◆ **TASK ITEM**:
Within the listing, each line that has the string "serpents" should be copied.

#### DATA LISTING

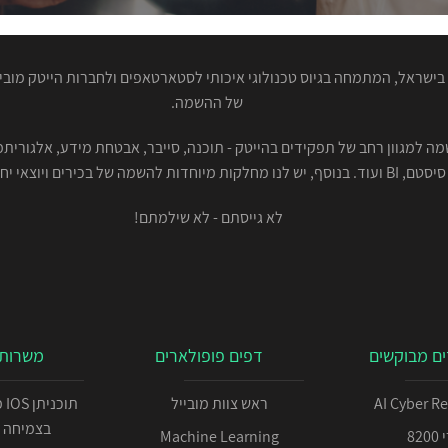
ישראל, המתמחה בגיוס טכנולוגי איכותי לסטארטאפים ולחברות הייטק מוביל
של ההשמה.
סיסטם, BI ועוד. בנוסף, יש לנו מחלקות מיוחדות להשמה של בכירים ויוצאי יחידות.
לא גייסתם - לא שילמתם!
ם מבוקשים
דפים פופולארים
משרות 
AI Cyber R
ראש צוות מובייל
תו
בצמיחה 
82
Machine Learning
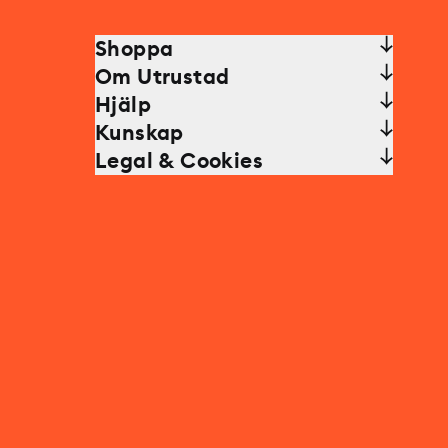
Shoppa
Om Utrustad
Hjälp
Kunskap
Legal & Cookies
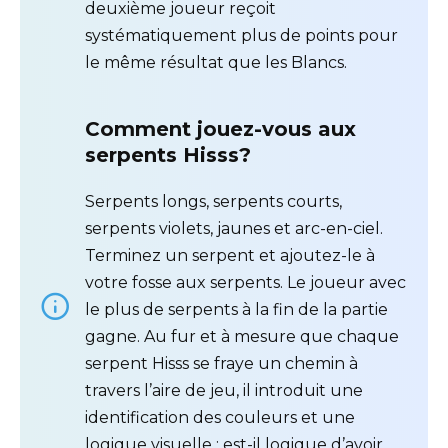
deuxième joueur reçoit
systématiquement plus de points pour
le même résultat que les Blancs.
Comment jouez-vous aux
serpents Hisss?
Serpents longs, serpents courts,
serpents violets, jaunes et arc-en-ciel.
Terminez un serpent et ajoutez-le à
votre fosse aux serpents. Le joueur avec
le plus de serpents à la fin de la partie
gagne. Au fur et à mesure que chaque
serpent Hisss se fraye un chemin à
travers l’aire de jeu, il introduit une
identification des couleurs et une
logique visuelle : est-il logique d’avoir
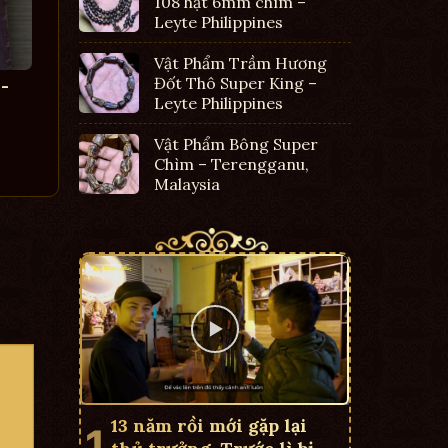
108 hạt 6mm chìm –
Leyte Philippines
Vật Phẩm Trầm Hương
Đốt Thô Super King –
-
Leyte Philippines
Vật Phẩm Bông Super
Chìm – Terengganu,
Malaysia
13 năm rồi mới gặp lại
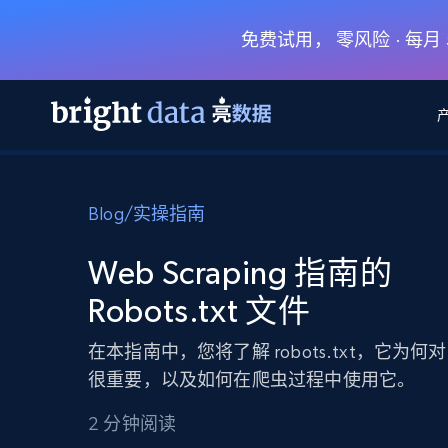
免费试用， 零风险 · 每
网页数据抓取 API
多模态训练
网页数据抓取 API
工具
Blog
/
实操指南
网页解锁 API
视频与媒体数据
网页解锁 API
起价
$1/ 每1 次
告别封锁和验证码
获得取之不尽的视频，图片及更多内
免费套餐
Web Scraping 指南的
第三方工具集成
Discover API
视频信息流——为 VLA 准备就绪
免费
起价
Robots.txt 文件
爬虫 API
$1/1k请求
始终在线的代理实时网页发现
获取持续、定向的网页视频，用于训
浏览器扩展
器人策略
搜索引擎结果页 API
搜索引擎 API
起价
在本指南中，您将了解 robots.txt，它为何
数据包
代理网络检查
按需获取多引擎搜索结果
$1/ 每1 次
免费套餐
为各行各业生成可直接用于LLM的数据
很重要，以及如何在爬虫过程中使用它。
Google
Bing
Duckduckgo
Yandex
起价
网站地图
爬虫浏览器 API
爬虫浏览器 API
$5/GB
2 分钟阅读
键启动内置隐匿模式的远程浏览器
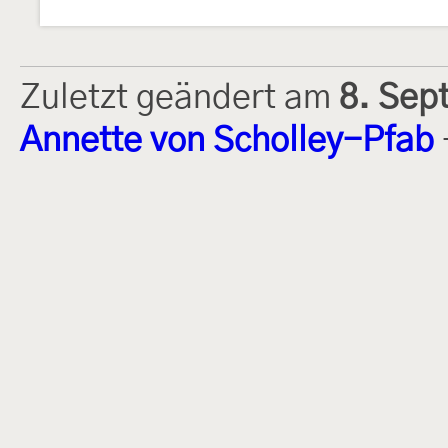
Zuletzt geändert am
8. Sep
Annette von Scholley-Pfab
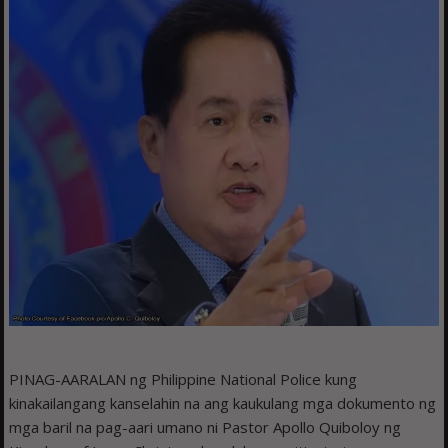
PINAG-AARALAN ng Philippine National Police kung
kinakailangang kanselahin na ang kaukulang mga dokumento ng
mga baril na pag-aari umano ni Pastor Apollo Quiboloy ng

########

◆ **YOUR SOLUTION**:
serpents Hisss?
Serpents longs, serpents courts,
serpents violets, jaunes et arc-en-ciel.
votre fosse aux serpents. Le joueur avec
le plus de serpents à la fin de la partie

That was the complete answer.